Sunday , December 17 2017

Misgivings on eliminating IS

Ahmed Al-Jarallah – Editor-in-Chief, the Arab Times
Ahmed Al-Jarallah – Editor-in-Chief, the Arab Times

CURRENTLY, there are two international coalitions fighting against the ISIL and both of them have yet to succeed in eliminating the group.  In fact, the group continues to expand despite the intense bombardment.

 This is what happened to every group like ISIL. — because every battle against these groups in the last three decades served the interests of some countries.  It happened in Afghanistan after the 2001 incident and the same scenario recurred in Iraq.

These groups continued to take advantage of contradictory international positions under the pretext of fighting against the enemy — similar to the way Hezbollah operates in Lebanon, the Houthis in Yemen, al-Qaeda in Iraq and al-Shabaab Movement in Somalia.

Unfortunately, such a coalition of countries against terrorism has been unable to crush groups like ISIL and Taleban despite its military and financial powers.  It is more astonishing to see nations being prone to massacres and murders, whereas investments are made under these circumstances just to serve the interests of some parties like what occurred in Iran over the past years.

Various countries have imposed embargo on Iran.  They accused Iran of nurturing terrorism and protecting al-Qaeda, only to remove it from the blacklist after signing a pact concerning its nuclear project.
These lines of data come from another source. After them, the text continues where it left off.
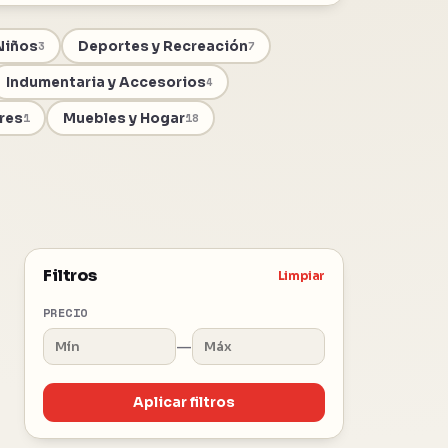
Niños
Deportes y Recreación
3
7
Indumentaria y Accesorios
4
ares
Muebles y Hogar
1
18
Filtros
Limpiar
PRECIO
—
Aplicar filtros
These countries intentionally forgot their role in terms of international law violations, especially the laws on terrorism.

Actually, the two international coalitions are striving to acquire the largest possible percentage of interests in the Arab region with the assistance of divided Arab countries; while their people are flattened by fire coming from both the coalition and terrorism.
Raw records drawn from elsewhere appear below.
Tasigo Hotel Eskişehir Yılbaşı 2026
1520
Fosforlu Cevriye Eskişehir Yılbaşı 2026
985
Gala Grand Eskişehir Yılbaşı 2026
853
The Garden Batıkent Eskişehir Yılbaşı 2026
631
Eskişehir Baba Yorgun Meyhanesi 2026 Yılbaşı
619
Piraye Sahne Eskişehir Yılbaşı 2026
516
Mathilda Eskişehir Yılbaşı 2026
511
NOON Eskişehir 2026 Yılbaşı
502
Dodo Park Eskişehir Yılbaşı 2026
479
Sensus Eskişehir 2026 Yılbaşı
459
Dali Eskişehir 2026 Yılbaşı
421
In a bid to justify the inability to differentiate between those posing threat to their existence, groups that precede the ISIL, such as the Assassins (a medieval sect) and others, are ‘exhumed’ from history to prove a point.  Based on this completely unrealistic concept, we heard an outstanding official saying, “It will take about 30 years to eliminate this group (ISIL).”  We also heard another official saying sarcastically, “It is impossible to eliminate ISIL and all that can be done is to stop its expansion and besiege the group.”

Arabs or not, these people read history books and apply whatever they have deduced from these books on the current world.  The difference is that when it comes to medieval sects, groups like the Assassins thrived for long by taking advantage of the vast geographical circumstances and primitive military technology.  Above all, this sect did not establish its own State.

In the current world, the ISIL has benefited from the political division in Iraq and the absence of a State in Syria.  This has enabled the group to occupy areas under its control and to announce the establishment of a State.

This happened when the United States of America and its allies hesitated to fight against the group, because it saw a way to further strengthen Israel’s security and then achieve its ultimate objective — to declare the Jewish State.

On the other hand, Russia, together with Iran and other allies, said:  “Some ceramic breaks for the Arabs to fight each other.  Whenever they become weak, we get closer to achieving our goals.”

After being flattened by the ISIL fire, these countries have started to call for fighting against the group; yet they continue to strive towards serving their interests through the group rather than protecting their people.

Despite the crowding of military jets over the skies of Iraq and Syria, there is no indication that this group will be eliminated anytime soon.  It will never happen unless the game of interests is set aside.  These countries should put the destiny, security and stability of their people into perspective.  Only then we can say that the intention to combat terrorism is sincere and serious.